To perform the Sphinx stretch, follow these steps:
- Lie on your back with your elbows positioned directly under your shoulders and your hands extended forward, palms facing down.
- Spread your feet slightly apart. It’s okay if your big toes touch.
- Gently engage your lower back, glutes, and thighs as you lift your head and chest.
- Maintain stability in your lower back and abdomen as you breathe deeply.
- Press your pelvis into the floor.
- Gaze forward or slowly close your eyes.
- Hold this position for 30 seconds to 1 minute.
Frequently Asked Questions
Which stretches help relieve lower back pain?
Gentle stretching and practising yoga poses can help relieve tension and relax tight lower back muscles.

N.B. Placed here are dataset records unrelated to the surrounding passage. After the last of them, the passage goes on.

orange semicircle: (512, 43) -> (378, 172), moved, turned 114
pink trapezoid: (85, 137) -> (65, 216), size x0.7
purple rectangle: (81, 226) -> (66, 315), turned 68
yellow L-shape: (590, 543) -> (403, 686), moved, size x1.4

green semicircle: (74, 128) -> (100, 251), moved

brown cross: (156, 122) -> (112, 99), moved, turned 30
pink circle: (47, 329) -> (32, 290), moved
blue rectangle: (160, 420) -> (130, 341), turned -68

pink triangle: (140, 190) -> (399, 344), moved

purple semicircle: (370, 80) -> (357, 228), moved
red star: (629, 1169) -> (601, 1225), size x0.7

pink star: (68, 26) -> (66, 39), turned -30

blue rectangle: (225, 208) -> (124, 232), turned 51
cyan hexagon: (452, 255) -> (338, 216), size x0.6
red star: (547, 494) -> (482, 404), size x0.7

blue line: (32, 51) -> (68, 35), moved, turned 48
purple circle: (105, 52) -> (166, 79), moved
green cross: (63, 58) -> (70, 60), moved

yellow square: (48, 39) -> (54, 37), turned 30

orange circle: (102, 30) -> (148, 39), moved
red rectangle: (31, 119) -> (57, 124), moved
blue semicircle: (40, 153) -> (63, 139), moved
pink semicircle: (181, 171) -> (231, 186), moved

Should I stretch my lower back if it hurts?
If you are experiencing back pain, gentle stretches can sometimes help relieve it. However, if performing these gentle stretches becomes painful, it is advisable to consult a doctor to determine the underlying cause of your pain.
Your doctor may recommend imaging tests—such as an X-ray or MRI—to diagnose the cause of your back pain. Some causes may require additional treatment. These may include:
- medications, including anti-inflammatories, muscle relaxants, and painkillers
- physical therapy
- injections, including steroids
- surgery, in rare cases where the pain persists for more than a year
Conclusion
You use your lower back for many activities, from walking and running to getting out of bed in the morning. Regular stretching is a great way to build and maintain flexibility, relieve tension, and help strengthen your muscles.